== TASK BRIEF ==
An exact copy is required of the lines from the one with "Lützel, Joh. Heinrich" through the last line of the material below, and of nothing else.
────
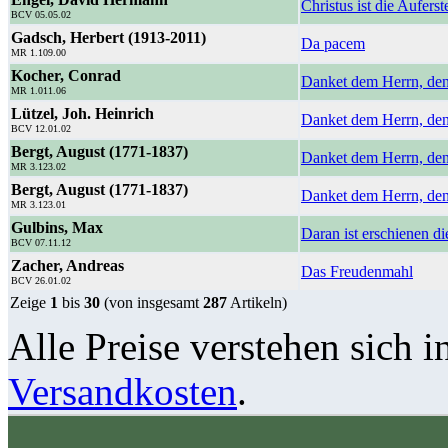
Christus ist die Aufers
BCV 05.05.02
Gadsch, Herbert (1913-2011)
Da pacem
MR 1.109.00
Kocher, Conrad
Danket dem Herrn, denn
MR 1.011.06
Lützel, Joh. Heinrich
Danket dem Herrn, denn
BCV 12.01.02
Bergt, August (1771-1837)
Danket dem Herrn, denn
MR 3.123.02
Bergt, August (1771-1837)
Danket dem Herrn, denn
MR 3.123.01
Gulbins, Max
Daran ist erschienen di
BCV 07.11.12
Zacher, Andreas
Das Freudenmahl
BCV 26.01.02
Zeige
1
bis
30
(von insgesamt
287
Artikeln)
Alle Preise verstehen sich i
Versandkosten
.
────
== ANSWER SPACE ==
Lützel, Joh. Heinrich
Danket dem Herrn, denn
BCV 12.01.02
Bergt, August (1771-1837)
Danket dem Herrn, denn
MR 3.123.02
Bergt, August (1771-1837)
Danket dem Herrn, denn
MR 3.123.01
Gulbins, Max
Daran ist erschienen di
BCV 07.11.12
Zacher, Andreas
Das Freudenmahl
BCV 26.01.02
Zeige
1
bis
30
(von insgesamt
287
Artikeln)
Alle Preise verstehen sich i
Versandkosten
.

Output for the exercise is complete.